# EXERCISE DETAILS:
Return the listing in full, word for word.

# DATA TO EXAMINE:

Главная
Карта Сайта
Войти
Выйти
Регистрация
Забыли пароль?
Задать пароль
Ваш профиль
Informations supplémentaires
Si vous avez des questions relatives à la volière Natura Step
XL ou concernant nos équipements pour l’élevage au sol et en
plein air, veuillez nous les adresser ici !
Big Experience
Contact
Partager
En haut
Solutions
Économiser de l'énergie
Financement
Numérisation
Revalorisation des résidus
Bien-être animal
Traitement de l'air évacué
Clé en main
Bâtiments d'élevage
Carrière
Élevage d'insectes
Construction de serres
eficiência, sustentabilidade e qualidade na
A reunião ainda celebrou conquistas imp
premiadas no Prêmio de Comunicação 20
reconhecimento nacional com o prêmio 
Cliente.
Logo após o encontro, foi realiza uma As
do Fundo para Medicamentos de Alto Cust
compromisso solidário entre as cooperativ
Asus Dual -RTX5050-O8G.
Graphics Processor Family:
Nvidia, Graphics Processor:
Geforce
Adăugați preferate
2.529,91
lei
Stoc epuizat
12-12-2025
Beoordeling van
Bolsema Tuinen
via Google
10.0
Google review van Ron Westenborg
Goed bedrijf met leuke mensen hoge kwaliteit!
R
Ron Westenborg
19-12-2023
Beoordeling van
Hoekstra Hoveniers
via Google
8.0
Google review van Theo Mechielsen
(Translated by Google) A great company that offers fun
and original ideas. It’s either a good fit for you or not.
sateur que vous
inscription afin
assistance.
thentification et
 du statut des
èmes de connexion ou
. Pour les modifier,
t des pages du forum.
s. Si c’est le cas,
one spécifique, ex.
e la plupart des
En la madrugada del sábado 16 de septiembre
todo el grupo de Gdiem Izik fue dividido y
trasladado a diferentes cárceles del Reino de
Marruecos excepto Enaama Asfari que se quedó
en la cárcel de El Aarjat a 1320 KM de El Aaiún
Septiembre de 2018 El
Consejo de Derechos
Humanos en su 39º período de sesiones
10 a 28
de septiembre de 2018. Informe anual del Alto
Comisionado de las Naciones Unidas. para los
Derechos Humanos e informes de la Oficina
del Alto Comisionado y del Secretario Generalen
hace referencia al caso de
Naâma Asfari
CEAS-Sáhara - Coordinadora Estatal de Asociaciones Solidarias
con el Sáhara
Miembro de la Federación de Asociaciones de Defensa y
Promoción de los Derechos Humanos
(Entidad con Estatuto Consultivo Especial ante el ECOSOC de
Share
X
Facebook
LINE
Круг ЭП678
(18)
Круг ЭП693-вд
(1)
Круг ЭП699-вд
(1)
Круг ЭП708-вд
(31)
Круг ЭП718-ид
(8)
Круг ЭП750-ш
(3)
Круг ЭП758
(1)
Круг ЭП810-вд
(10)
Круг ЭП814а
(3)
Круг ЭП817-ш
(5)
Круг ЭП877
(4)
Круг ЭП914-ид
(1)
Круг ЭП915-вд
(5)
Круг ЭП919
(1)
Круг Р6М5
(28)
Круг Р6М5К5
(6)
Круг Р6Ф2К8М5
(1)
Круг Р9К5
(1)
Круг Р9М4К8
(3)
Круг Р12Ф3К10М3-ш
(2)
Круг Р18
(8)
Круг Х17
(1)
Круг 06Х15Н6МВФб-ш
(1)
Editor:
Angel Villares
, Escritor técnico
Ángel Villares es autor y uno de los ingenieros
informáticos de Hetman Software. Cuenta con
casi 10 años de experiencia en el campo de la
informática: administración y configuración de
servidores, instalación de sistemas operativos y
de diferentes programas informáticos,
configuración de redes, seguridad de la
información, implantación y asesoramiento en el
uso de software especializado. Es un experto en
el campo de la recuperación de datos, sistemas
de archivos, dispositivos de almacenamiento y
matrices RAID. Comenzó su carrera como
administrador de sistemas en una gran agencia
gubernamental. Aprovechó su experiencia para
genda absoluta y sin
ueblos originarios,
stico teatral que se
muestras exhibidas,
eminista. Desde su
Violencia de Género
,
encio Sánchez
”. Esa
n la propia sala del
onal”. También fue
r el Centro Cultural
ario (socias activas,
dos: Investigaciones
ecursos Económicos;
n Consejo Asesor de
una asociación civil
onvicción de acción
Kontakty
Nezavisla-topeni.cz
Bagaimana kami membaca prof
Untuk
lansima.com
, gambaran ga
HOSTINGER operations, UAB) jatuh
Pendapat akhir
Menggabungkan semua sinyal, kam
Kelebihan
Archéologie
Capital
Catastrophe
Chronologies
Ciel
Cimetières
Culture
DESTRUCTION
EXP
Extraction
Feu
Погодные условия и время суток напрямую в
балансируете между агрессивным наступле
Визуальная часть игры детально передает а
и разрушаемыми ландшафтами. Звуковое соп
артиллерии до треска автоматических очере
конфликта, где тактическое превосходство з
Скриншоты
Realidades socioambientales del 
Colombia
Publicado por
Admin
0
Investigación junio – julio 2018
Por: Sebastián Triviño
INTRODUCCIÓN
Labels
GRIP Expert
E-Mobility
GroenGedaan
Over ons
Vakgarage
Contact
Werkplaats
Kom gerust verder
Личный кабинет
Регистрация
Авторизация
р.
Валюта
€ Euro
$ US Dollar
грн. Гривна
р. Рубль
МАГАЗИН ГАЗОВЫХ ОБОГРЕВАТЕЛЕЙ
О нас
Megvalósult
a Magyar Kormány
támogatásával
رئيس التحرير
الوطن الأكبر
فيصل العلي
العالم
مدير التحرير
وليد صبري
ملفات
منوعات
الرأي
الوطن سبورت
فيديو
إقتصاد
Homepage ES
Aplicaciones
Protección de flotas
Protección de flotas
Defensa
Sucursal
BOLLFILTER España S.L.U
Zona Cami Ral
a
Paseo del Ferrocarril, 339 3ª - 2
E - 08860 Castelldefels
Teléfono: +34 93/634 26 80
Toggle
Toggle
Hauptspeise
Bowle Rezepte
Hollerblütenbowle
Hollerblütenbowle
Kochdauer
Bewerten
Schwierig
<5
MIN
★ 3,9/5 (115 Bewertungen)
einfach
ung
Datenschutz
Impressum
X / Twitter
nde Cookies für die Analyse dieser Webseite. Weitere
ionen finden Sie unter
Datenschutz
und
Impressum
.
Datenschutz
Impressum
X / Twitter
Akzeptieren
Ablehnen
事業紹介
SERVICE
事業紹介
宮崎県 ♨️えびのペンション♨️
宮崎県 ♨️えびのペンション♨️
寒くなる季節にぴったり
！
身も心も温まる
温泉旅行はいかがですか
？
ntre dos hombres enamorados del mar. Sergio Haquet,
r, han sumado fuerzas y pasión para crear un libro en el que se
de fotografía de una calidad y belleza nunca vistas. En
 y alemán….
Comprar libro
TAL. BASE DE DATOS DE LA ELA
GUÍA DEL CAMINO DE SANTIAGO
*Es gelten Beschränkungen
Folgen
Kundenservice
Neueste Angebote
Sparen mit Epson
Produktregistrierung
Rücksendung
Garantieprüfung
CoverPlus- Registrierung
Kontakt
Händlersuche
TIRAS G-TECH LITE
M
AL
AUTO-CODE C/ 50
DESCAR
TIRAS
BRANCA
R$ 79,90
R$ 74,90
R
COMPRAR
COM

# OUTPUT OF THE EXERCISE:
Главная
Карта Сайта
Войти
Выйти
Регистрация
Забыли пароль?
Задать пароль
Ваш профиль
Informations supplémentaires
Si vous avez des questions relatives à la volière Natura Step
XL ou concernant nos équipements pour l’élevage au sol et en
plein air, veuillez nous les adresser ici !
Big Experience
Contact
Partager
En haut
Solutions
Économiser de l'énergie
Financement
Numérisation
Revalorisation des résidus
Bien-être animal
Traitement de l'air évacué
Clé en main
Bâtiments d'élevage
Carrière
Élevage d'insectes
Construction de serres
eficiência, sustentabilidade e qualidade na
A reunião ainda celebrou conquistas imp
premiadas no Prêmio de Comunicação 20
reconhecimento nacional com o prêmio 
Cliente.
Logo após o encontro, foi realiza uma As
do Fundo para Medicamentos de Alto Cust
compromisso solidário entre as cooperativ
Asus Dual -RTX5050-O8G.
Graphics Processor Family:
Nvidia, Graphics Processor:
Geforce
Adăugați preferate
2.529,91
lei
Stoc epuizat
12-12-2025
Beoordeling van
Bolsema Tuinen
via Google
10.0
Google review van Ron Westenborg
Goed bedrijf met leuke mensen hoge kwaliteit!
R
Ron Westenborg
19-12-2023
Beoordeling van
Hoekstra Hoveniers
via Google
8.0
Google review van Theo Mechielsen
(Translated by Google) A great company that offers fun
and original ideas. It’s either a good fit for you or not.
sateur que vous
inscription afin
assistance.
thentification et
 du statut des
èmes de connexion ou
. Pour les modifier,
t des pages du forum.
s. Si c’est le cas,
one spécifique, ex.
e la plupart des
En la madrugada del sábado 16 de septiembre
todo el grupo de Gdiem Izik fue dividido y
trasladado a diferentes cárceles del Reino de
Marruecos excepto Enaama Asfari que se quedó
en la cárcel de El Aarjat a 1320 KM de El Aaiún
Septiembre de 2018 El
Consejo de Derechos
Humanos en su 39º período de sesiones
10 a 28
de septiembre de 2018. Informe anual del Alto
Comisionado de las Naciones Unidas. para los
Derechos Humanos e informes de la Oficina
del Alto Comisionado y del Secretario Generalen
hace referencia al caso de
Naâma Asfari
CEAS-Sáhara - Coordinadora Estatal de Asociaciones Solidarias
con el Sáhara
Miembro de la Federación de Asociaciones de Defensa y
Promoción de los Derechos Humanos
(Entidad con Estatuto Consultivo Especial ante el ECOSOC de
Share
X
Facebook
LINE
Круг ЭП678
(18)
Круг ЭП693-вд
(1)
Круг ЭП699-вд
(1)
Круг ЭП708-вд
(31)
Круг ЭП718-ид
(8)
Круг ЭП750-ш
(3)
Круг ЭП758
(1)
Круг ЭП810-вд
(10)
Круг ЭП814а
(3)
Круг ЭП817-ш
(5)
Круг ЭП877
(4)
Круг ЭП914-ид
(1)
Круг ЭП915-вд
(5)
Круг ЭП919
(1)
Круг Р6М5
(28)
Круг Р6М5К5
(6)
Круг Р6Ф2К8М5
(1)
Круг Р9К5
(1)
Круг Р9М4К8
(3)
Круг Р12Ф3К10М3-ш
(2)
Круг Р18
(8)
Круг Х17
(1)
Круг 06Х15Н6МВФб-ш
(1)
Editor:
Angel Villares
, Escritor técnico
Ángel Villares es autor y uno de los ingenieros
informáticos de Hetman Software. Cuenta con
casi 10 años de experiencia en el campo de la
informática: administración y configuración de
servidores, instalación de sistemas operativos y
de diferentes programas informáticos,
configuración de redes, seguridad de la
información, implantación y asesoramiento en el
uso de software especializado. Es un experto en
el campo de la recuperación de datos, sistemas
de archivos, dispositivos de almacenamiento y
matrices RAID. Comenzó su carrera como
administrador de sistemas en una gran agencia
gubernamental. Aprovechó su experiencia para
genda absoluta y sin
ueblos originarios,
stico teatral que se
muestras exhibidas,
eminista. Desde su
Violencia de Género
,
encio Sánchez
”. Esa
n la propia sala del
onal”. También fue
r el Centro Cultural
ario (socias activas,
dos: Investigaciones
ecursos Económicos;
n Consejo Asesor de
una asociación civil
onvicción de acción
Kontakty
Nezavisla-topeni.cz
Bagaimana kami membaca prof
Untuk
lansima.com
, gambaran ga
HOSTINGER operations, UAB) jatuh
Pendapat akhir
Menggabungkan semua sinyal, kam
Kelebihan
Archéologie
Capital
Catastrophe
Chronologies
Ciel
Cimetières
Culture
DESTRUCTION
EXP
Extraction
Feu
Погодные условия и время суток напрямую в
балансируете между агрессивным наступле
Визуальная часть игры детально передает а
и разрушаемыми ландшафтами. Звуковое соп
артиллерии до треска автоматических очере
конфликта, где тактическое превосходство з
Скриншоты
Realidades socioambientales del 
Colombia
Publicado por
Admin
0
Investigación junio – julio 2018
Por: Sebastián Triviño
INTRODUCCIÓN
Labels
GRIP Expert
E-Mobility
GroenGedaan
Over ons
Vakgarage
Contact
Werkplaats
Kom gerust verder
Личный кабинет
Регистрация
Авторизация
р.
Валюта
€ Euro
$ US Dollar
грн. Гривна
р. Рубль
МАГАЗИН ГАЗОВЫХ ОБОГРЕВАТЕЛЕЙ
О нас
Megvalósult
a Magyar Kormány
támogatásával
رئيس التحرير
الوطن الأكبر
فيصل العلي
العالم
مدير التحرير
وليد صبري
ملفات
منوعات
الرأي
الوطن سبورت
فيديو
إقتصاد
Homepage ES
Aplicaciones
Protección de flotas
Protección de flotas
Defensa
Sucursal
BOLLFILTER España S.L.U
Zona Cami Ral
a
Paseo del Ferrocarril, 339 3ª - 2
E - 08860 Castelldefels
Teléfono: +34 93/634 26 80
Toggle
Toggle
Hauptspeise
Bowle Rezepte
Hollerblütenbowle
Hollerblütenbowle
Kochdauer
Bewerten
Schwierig
<5
MIN
★ 3,9/5 (115 Bewertungen)
einfach
ung
Datenschutz
Impressum
X / Twitter
nde Cookies für die Analyse dieser Webseite. Weitere
ionen finden Sie unter
Datenschutz
und
Impressum
.
Datenschutz
Impressum
X / Twitter
Akzeptieren
Ablehnen
事業紹介
SERVICE
事業紹介
宮崎県 ♨️えびのペンション♨️
宮崎県 ♨️えびのペンション♨️
寒くなる季節にぴったり
！
身も心も温まる
温泉旅行はいかがですか
？
ntre dos hombres enamorados del mar. Sergio Haquet,
r, han sumado fuerzas y pasión para crear un libro en el que se
de fotografía de una calidad y belleza nunca vistas. En
 y alemán….
Comprar libro
TAL. BASE DE DATOS DE LA ELA
GUÍA DEL CAMINO DE SANTIAGO
*Es gelten Beschränkungen
Folgen
Kundenservice
Neueste Angebote
Sparen mit Epson
Produktregistrierung
Rücksendung
Garantieprüfung
CoverPlus- Registrierung
Kontakt
Händlersuche
TIRAS G-TECH LITE
M
AL
AUTO-CODE C/ 50
DESCAR
TIRAS
BRANCA
R$ 79,90
R$ 74,90
R
COMPRAR
COM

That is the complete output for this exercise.